Greensboro City Council member Trudy Wade provided some interesting insight during Tuesday night’s Greensboro City Council trash talk. At issue is the renegotiation of Republic Waste Services’ contract to haul our trash down U.S. 220 to Montgomery County, which sparked a discussion of one proposed long-term solution:

Wade said that the landfill in Rockingham County had hit some problems with runoff and an airport, and would not be opening anytime soon. She also said that at the site in Randolph County, that had seemed so promising for a long term solution, they had discovered Native American relics that would greatly slow down the permitting process.
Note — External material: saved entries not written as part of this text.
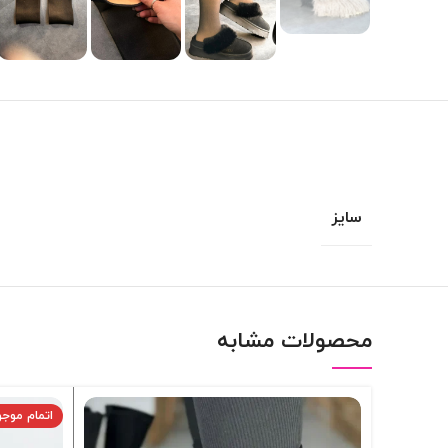
سایز
محصولات مشابه
اتمام موج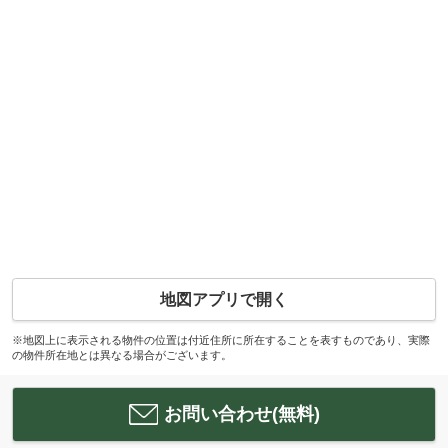
地図アプリで開く
※地図上に表示される物件の位置は付近住所に所在することを表すものであり、実際
の物件所在地とは異なる場合がございます。
お問い合わせ(無料)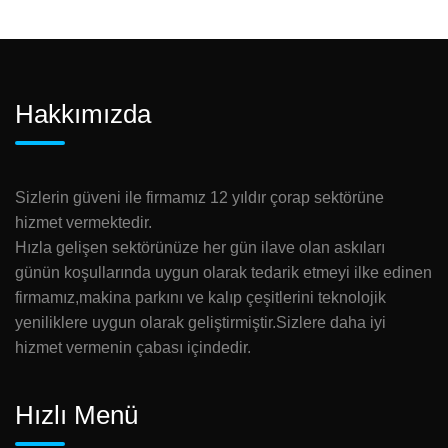
Hakkımızda
Sizlerin güveni ile firmamız 12 yıldır çorap sektörüne
hizmet vermektedir.
Hızla gelişen sektörünüze her gün ilave olan askıları
günün koşullarında uygun olarak tedarik etmeyi ilke edinen
firmamız,makina parkını ve kalıp çeşitlerini teknolojik
yeniliklere uygun olarak geliştirmiştir.Sizlere daha iyi
hizmet vermenin çabası içindedir.
Hızlı Menü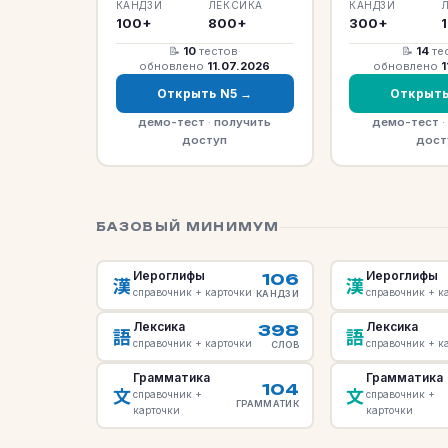
КАНДЗИ
ЛЕКСИКА
КАНДЗИ
100+
800+
300+
📝
10
тестов
·
📝
14
те
обновлено
11.07.2026
обновлено
1
Открыть N5 →
Открыть
демо-тест
·
получить
демо-тест
·
доступ
дост
БАЗОВЫЙ МИНИМУМ
Иероглифы
Иероглифы
106
漢
漢
справочник + карточки
справочник + к
КАНДЗИ
Лексика
Лексика
398
語
語
справочник + карточки
справочник + к
СЛОВ
Грамматика
Грамматика
104
文
文
справочник +
справочник +
ГРАММАТИК
карточки
карточки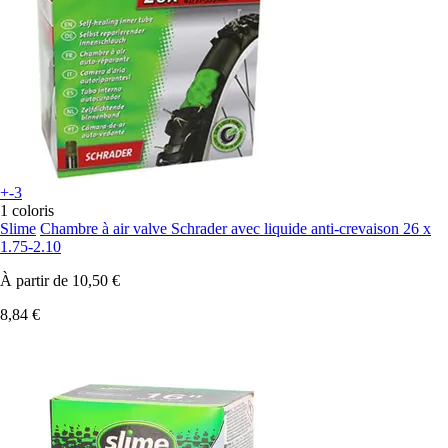
+-3
1 coloris
Slime
Chambre à air valve Schrader avec liquide anti-crevaison 26 x
1.75-2.10
À partir de
10,50 €
8,84 €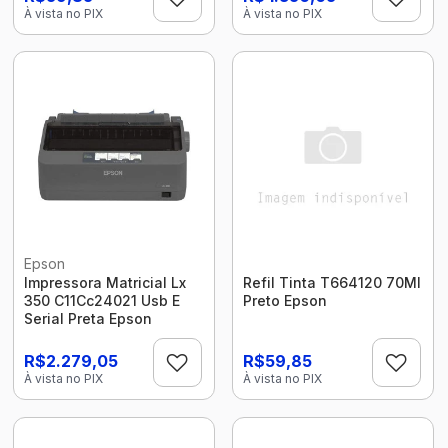
À vista no PIX
À vista no PIX
Epson
Impressora Matricial Lx
Refil Tinta T664120 70Ml
350 C11Cc24021 Usb E
Preto Epson
Serial Preta Epson
R$2.279,05
R$59,85
À vista no PIX
À vista no PIX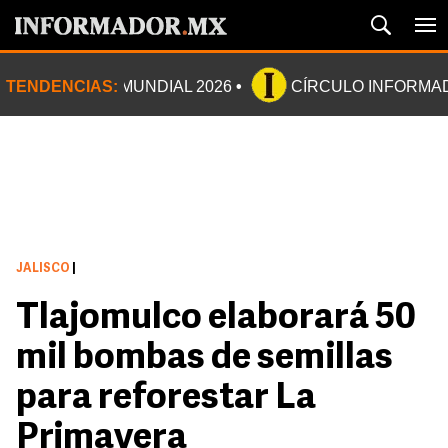
TENDENCIAS:
MUNDIAL 2026
CÍRCULO INFORMA
JALISCO
|
Tlajomulco elaborará 50
mil bombas de semillas
para reforestar La
Primavera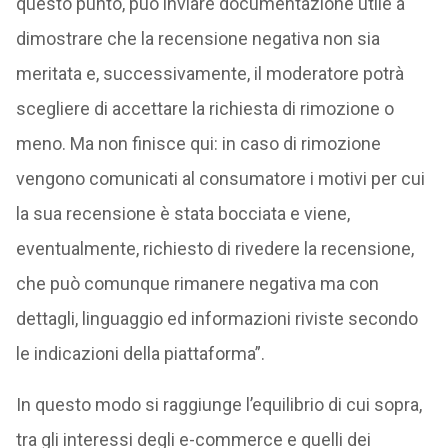
questo punto, può inviare documentazione utile a
dimostrare che la recensione negativa non sia
meritata e, successivamente, il moderatore potrà
scegliere di accettare la richiesta di rimozione o
meno. Ma non finisce qui: in caso di rimozione
vengono comunicati al consumatore i motivi per cui
la sua recensione è stata bocciata e viene,
eventualmente, richiesto di rivedere la recensione,
che può comunque rimanere negativa ma con
dettagli, linguaggio ed informazioni riviste secondo
le indicazioni della piattaforma”.
In questo modo si raggiunge l’equilibrio di cui sopra,
tra gli interessi degli e-commerce e quelli dei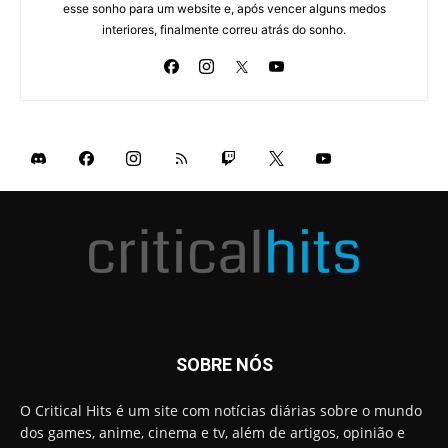
esse sonho para um website e, após vencer alguns medos
interiores, finalmente correu atrás do sonho.
SOBRE NÓS
O Critical Hits é um site com notícias diárias sobre o mundo
dos games, anime, cinema e tv, além de artigos, opinião e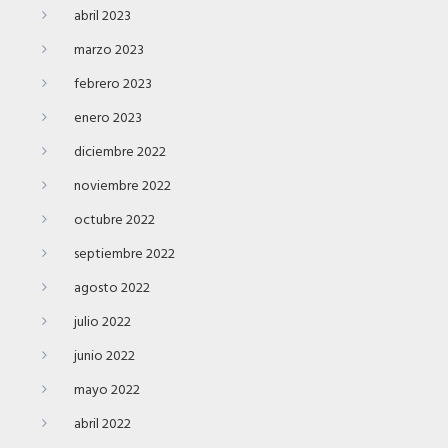
abril 2023
marzo 2023
febrero 2023
enero 2023
diciembre 2022
noviembre 2022
octubre 2022
septiembre 2022
agosto 2022
julio 2022
junio 2022
mayo 2022
abril 2022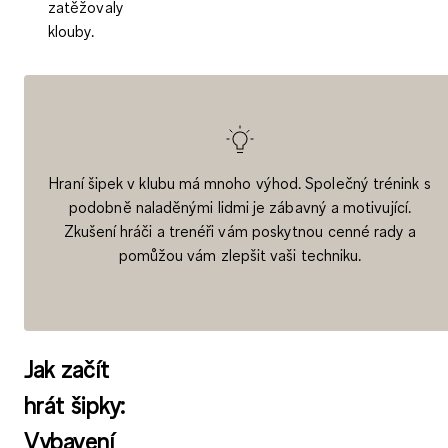
zatěžovaly
klouby.
Hraní šipek v klubu má mnoho výhod. Společný trénink s
podobně naladěnými lidmi je zábavný a motivující.
Zkušení hráči a trenéři vám poskytnou cenné rady a
pomůžou vám zlepšit vaši techniku.
Jak začít
hrát šipky:
Vybavení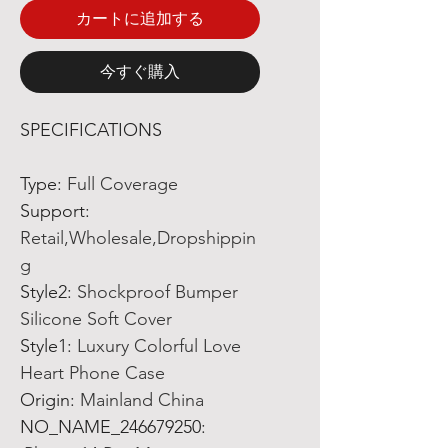
カートに追加する
今すぐ購入
SPECIFICATIONS
Type
:
Full Coverage
Support
:
Retail,Wholesale,Dropshippin
g
Style2
:
Shockproof Bumper
Silicone Soft Cover
Style1
:
Luxury Colorful Love
Heart Phone Case
Origin
:
Mainland China
NO_NAME_246679250
: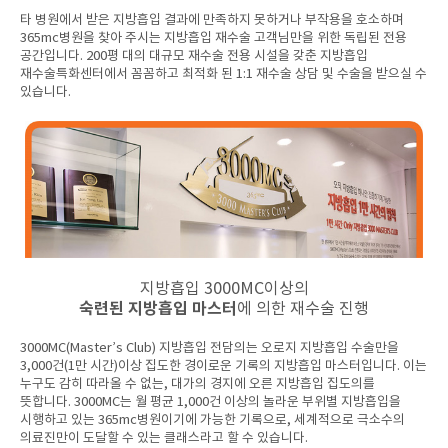
타 병원에서 받은 지방흡입 결과에 만족하지 못하거나 부작용을 호소하며
365mc병원을 찾아 주시는 지방흡입 재수술 고객님만을 위한 독립된 전용
공간입니다. 200평 대의 대규모 재수술 전용 시설을 갖춘 지방흡입
재수술특화센터에서 꼼꼼하고 최적화 된 1:1 재수술 상담 및 수술을 받으실 수
있습니다.
지방흡입 3000MC이상의
숙련된 지방흡입 마스터
에 의한 재수술 진행
3000MC(Master’s Club) 지방흡입 전담의는 오로지 지방흡입 수술만을
3,000건(1만 시간)이상 집도한 경이로운 기록의 지방흡입 마스터입니다. 이는
누구도 감히 따라올 수 없는, 대가의 경지에 오른 지방흡입 집도의를
뜻합니다. 3000MC는 월 평균 1,000건 이상의 놀라운 부위별 지방흡입을
시행하고 있는 365mc병원이기에 가능한 기록으로, 세계적으로 극소수의
의료진만이 도달할 수 있는 클래스라고 할 수 있습니다.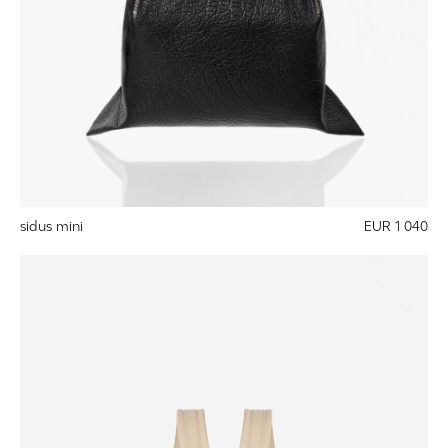
sidus mini
EUR 1 040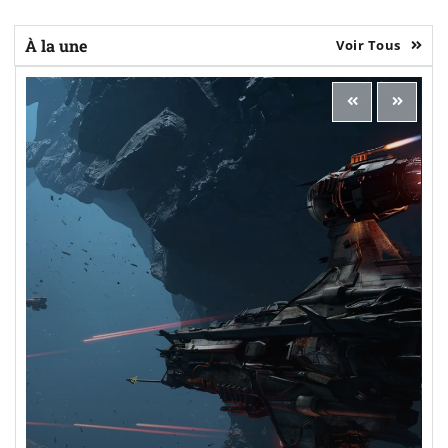
À la une
Voir Tous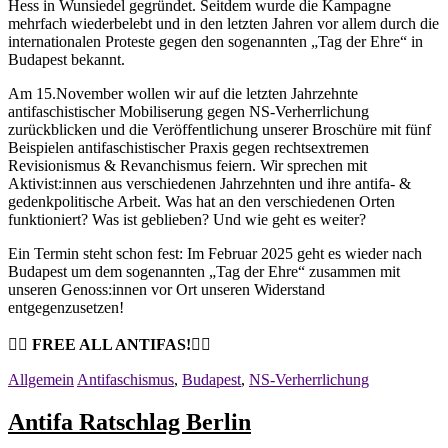
Hess in Wunsiedel gegründet. Seitdem wurde die Kampagne
mehrfach wiederbelebt und in den letzten Jahren vor allem durch die
internationalen Proteste gegen den sogenannten „Tag der Ehre“ in
Budapest bekannt.
Am 15.November wollen wir auf die letzten Jahrzehnte
antifaschistischer Mobiliserung gegen NS-Verherrlichung
zurückblicken und die Veröffentlichung unserer Broschüre mit fünf
Beispielen antifaschistischer Praxis gegen rechtsextremen
Revisionismus & Revanchismus feiern. Wir sprechen mit
Aktivist:innen aus verschiedenen Jahrzehnten und ihre antifa- &
gedenkpolitische Arbeit. Was hat an den verschiedenen Orten
funktioniert? Was ist geblieben? Und wie geht es weiter?
Ein Termin steht schon fest: Im Februar 2025 geht es wieder nach
Budapest um dem sogenannten „Tag der Ehre“ zusammen mit
unseren Genoss:innen vor Ort unseren Widerstand
entgegenzusetzen!
❤️‍🔥
FREE ALL ANTIFAS!
❤️‍🔥
Allgemein
Antifaschismus
,
Budapest
,
NS-Verherrlichung
Antifa Ratschlag Berlin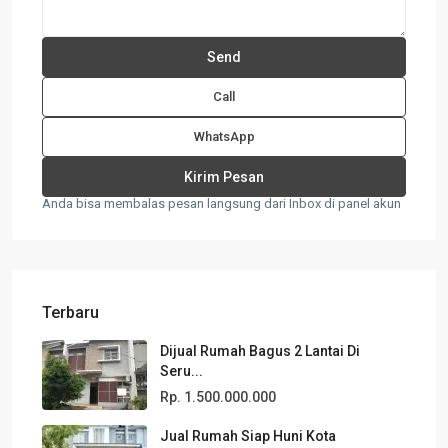
Call
WhatsApp
Anda bisa membalas pesan langsung dari Inbox di panel akun
Terbaru
Dijual Rumah Bagus 2 Lantai Di
Seru...
Rp. 1.500.000.000
Jual Rumah Siap Huni Kota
Wade added that some of the neighbors of the proposed Randolph County landfill had contacted the Southern Coalition for Social Justice, which is the group that beat Greensboro in court time after time last year and kept the White Street Landfill from being used to dispose of Greensboro’s garbage.

The Asheboro Courier-Tribune reports Randolph County Commissioners approved “a request to authorize the contract for additional archaeological studies at the proposed regional landfill site.” It will also be interesting to see if SCSJ opposes the Randolph landfill, considering the fact that staff attorney Chris Brook wrote in an N&R op-ed wrote it “has the potential to minimize impacts.”

As I said during the debate over the proposed reopening of the White Street landfill, it’s a leap of faith to assume someone else wants Greensboro’s garbage in their backyard.